> **Work instruction**
In the listing below, tally the lines that hold "إخفاء" and report that number by itself.
── Input data
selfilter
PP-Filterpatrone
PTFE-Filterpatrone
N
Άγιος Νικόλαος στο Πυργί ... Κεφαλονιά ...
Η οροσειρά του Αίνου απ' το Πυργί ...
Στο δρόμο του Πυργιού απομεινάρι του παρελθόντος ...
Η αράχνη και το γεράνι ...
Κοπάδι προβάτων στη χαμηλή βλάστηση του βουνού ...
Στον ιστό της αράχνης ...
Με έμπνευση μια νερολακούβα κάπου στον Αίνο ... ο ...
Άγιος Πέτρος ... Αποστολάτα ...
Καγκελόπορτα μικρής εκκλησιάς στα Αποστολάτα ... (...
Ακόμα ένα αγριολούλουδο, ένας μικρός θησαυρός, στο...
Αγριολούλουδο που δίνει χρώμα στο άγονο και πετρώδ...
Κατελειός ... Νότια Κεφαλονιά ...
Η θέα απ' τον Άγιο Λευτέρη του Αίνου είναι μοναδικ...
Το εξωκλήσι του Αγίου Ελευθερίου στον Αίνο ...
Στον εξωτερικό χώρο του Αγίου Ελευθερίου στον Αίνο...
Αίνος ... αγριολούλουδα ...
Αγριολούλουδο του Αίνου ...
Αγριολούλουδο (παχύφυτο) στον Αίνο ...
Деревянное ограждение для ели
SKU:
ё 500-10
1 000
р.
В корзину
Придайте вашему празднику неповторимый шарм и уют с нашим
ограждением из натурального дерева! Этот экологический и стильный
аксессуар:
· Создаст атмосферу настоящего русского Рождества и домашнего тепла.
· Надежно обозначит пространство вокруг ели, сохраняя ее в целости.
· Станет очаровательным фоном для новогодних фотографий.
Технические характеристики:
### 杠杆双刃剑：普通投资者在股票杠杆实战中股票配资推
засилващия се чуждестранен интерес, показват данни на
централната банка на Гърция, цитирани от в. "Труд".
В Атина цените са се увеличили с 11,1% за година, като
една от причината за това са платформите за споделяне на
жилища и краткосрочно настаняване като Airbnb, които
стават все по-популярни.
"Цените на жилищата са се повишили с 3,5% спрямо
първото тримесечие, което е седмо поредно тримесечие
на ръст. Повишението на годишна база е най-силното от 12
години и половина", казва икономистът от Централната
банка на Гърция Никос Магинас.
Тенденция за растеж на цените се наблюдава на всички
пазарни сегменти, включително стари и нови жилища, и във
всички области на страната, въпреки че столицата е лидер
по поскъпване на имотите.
────
── Input data
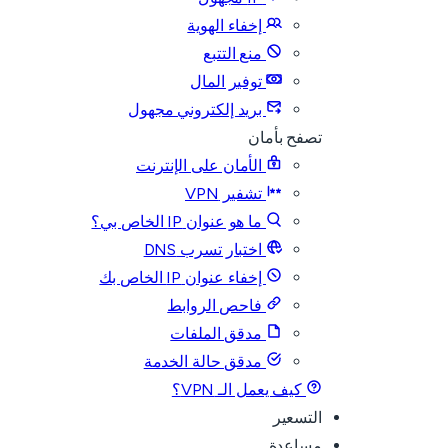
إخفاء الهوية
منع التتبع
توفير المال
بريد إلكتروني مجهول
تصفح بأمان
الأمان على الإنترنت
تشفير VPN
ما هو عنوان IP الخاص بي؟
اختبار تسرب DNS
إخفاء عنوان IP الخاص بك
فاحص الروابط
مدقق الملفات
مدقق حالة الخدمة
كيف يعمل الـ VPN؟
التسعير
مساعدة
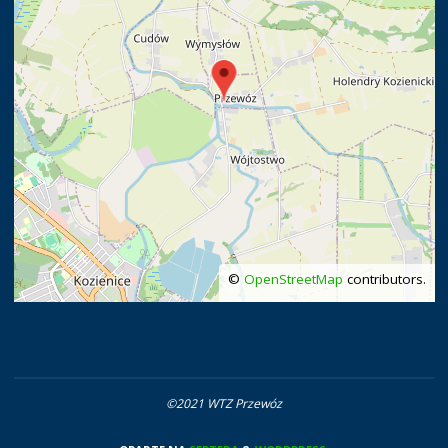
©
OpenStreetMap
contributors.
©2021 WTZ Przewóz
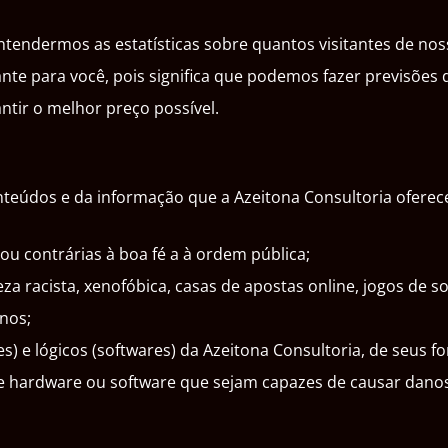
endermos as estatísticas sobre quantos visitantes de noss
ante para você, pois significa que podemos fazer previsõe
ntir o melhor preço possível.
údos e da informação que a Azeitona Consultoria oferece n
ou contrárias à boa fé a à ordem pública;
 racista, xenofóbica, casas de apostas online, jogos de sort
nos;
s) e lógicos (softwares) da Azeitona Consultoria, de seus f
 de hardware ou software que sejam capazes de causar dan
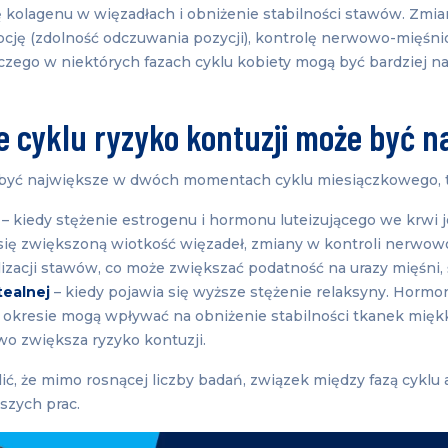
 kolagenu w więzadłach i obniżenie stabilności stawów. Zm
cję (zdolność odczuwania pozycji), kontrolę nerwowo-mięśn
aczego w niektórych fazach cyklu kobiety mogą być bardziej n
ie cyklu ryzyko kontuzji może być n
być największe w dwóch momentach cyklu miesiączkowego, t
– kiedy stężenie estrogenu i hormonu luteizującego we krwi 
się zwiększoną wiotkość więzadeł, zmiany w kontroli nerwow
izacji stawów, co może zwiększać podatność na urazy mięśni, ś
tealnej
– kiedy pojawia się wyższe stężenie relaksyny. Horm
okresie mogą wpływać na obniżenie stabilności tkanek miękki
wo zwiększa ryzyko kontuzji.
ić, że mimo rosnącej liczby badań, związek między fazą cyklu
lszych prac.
────
── Input data
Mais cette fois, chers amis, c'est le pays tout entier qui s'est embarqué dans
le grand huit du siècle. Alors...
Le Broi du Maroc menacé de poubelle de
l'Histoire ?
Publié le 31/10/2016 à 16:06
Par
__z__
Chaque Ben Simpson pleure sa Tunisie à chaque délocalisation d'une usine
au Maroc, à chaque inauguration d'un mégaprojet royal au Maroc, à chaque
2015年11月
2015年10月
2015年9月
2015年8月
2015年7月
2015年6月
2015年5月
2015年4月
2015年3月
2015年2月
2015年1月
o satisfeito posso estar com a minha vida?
────
> **Response box**
2